Bug collecting: Researchers map North American groups of plant-feeding insects
Amateur and professional entomologists are experts at their own version of Pokémon Go. After all, part of their job is to search for and collect rare insect species that are stored in the archives of natural history museums.
Even the director of UC Santa Barbara's Cheadle Center for Biodiversity & Ecological Restoration has gotten in on the "game." Katja Seltmann, an entomologist and parasitic wasp specialist, is co-author of a new paper that examines the North American distribution of some real-life Pokémon—insect species in the Miridae family, also known as plant bugs.
Seltmann and colleagues from UC Riverside, the University of Wisconsin-Madison and the American and Florida museums of natural history analyzed thousands of digitized records of plant bug species.
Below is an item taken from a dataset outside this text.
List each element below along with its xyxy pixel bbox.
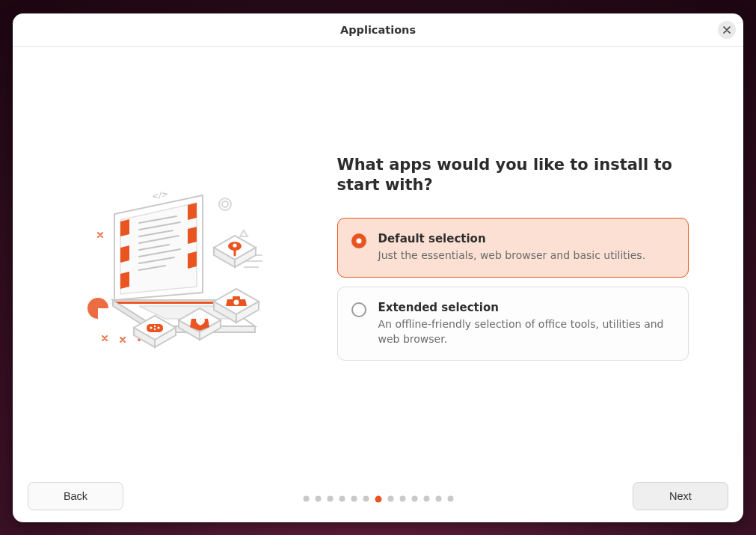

Drawing on data from a decade of work by plant bug specialists in North America—including that of co-authors Michael Schwartz and Randall Schuh of the American Museum of Natural History—the scientists determined that while insect distribution is closely related to that of the host plants on which they feed, its range is much smaller. The group's findings appear in the journal Cladistics.
"These insects are amazing as they have piercing, sucking mouth parts," Seltmann explained. "It's like having an insect with a hypodermic needled attached to its head. The bug sticks its 'needle' into plants to suck out their juices. Because of this intimate way of feeding, many species in this family are host-specific, meaning that they feed only on specific plants that supply the food they need."
The researchers examined data from 1,339 plant bugs to detect areas of endemism—special places where unique animals and plants reside. Many of those unique areas are in California, a state with great biodiversity. Seltmann noted that insects generally have not been used in this kind of research, yet they may be a more appropriate choice.
For one thing, data has become more available thanks to natural history museums making information accessible online and open to the public through databases like iDigBio. "It's a lot of work, but our paper demonstrates that this availability results in productive research," Seltmann said. "Natural history collections are really the only place this kind of information exists, as many of the species in collections are collected infrequently by insect specialists whose work it is to describe and capture new species."
Second, the incredible diversity of insects makes them excellent subjects for study. Only about 6,000 mammal species exist, while insect species number 1 million or more. Working with myriad insect types not only provides a different scale, it also gives scientists access to organisms that play many different roles in an ecosystem.
According to Seltmann, the main question when searching for existing areas of endemism—as this new research did—is what scale scientists should consider when looking for endemic areas.
"If you're interested in categorizing an ecosystem, it may be important to look at smaller organisms, not just the larger ones, because the range, ability to disperse and habitat role of a large mammal is different than that of a small insect," she said. "If we're talking about the diversity of organisms in endemic areas, then we really need to look at the smaller species to give us the big picture."
The distributions of host plants and insects also turned out to be an important factor. The investigators hypothesized that the area where the insects live would be smaller than that of the host plants—which is exactly what they found.
"If the plants have a range of 50 kilometers, then the insect's distribution is going to be nested within that plant range," Seltmann explained. "The boundaries are actually pretty wide between the edges of where the plant bug is and where its host lives because there is flux. In addition, die-offs as well as migration, movement and dispersal occur in one direction or another. You don't want to be an insect that feeds on a specific plant that's all of a sudden stuck in a place without a food source. That makes biological sense."
A good example is the uncommon species Tuxedo drakei, a plant bug discovered in 2004 by Schuh. This insect feeds on Fremontodendron, a very common California native also known as flannel bush. Scientists don't know why there aren't more Tuxedos on the shrubs or why the bugs only cluster in certain areas, but Seltmann said the reasons could be myriad.
"There could be environmental sensitivity that the plants themselves don't exhibit or distributions of competitors could be causing an issue," Seltmann said. "Something else is controlling the distribution besides just the availability of plant hosts. That is a really interesting concept because the insect microclimate is very much the plant. So what else could it possibly be? It's an open question; we just don't specifically know."
As a next step, the research team will perform species distribution modeling.
"Instead of looking at individual data points, we want to look at hypothesized range maps based on host plants and on the kinds of habitats in which the insect is known to already exist," Seltmann said. "That way, we can hypothesize an insect's range even though it was only collected in two places."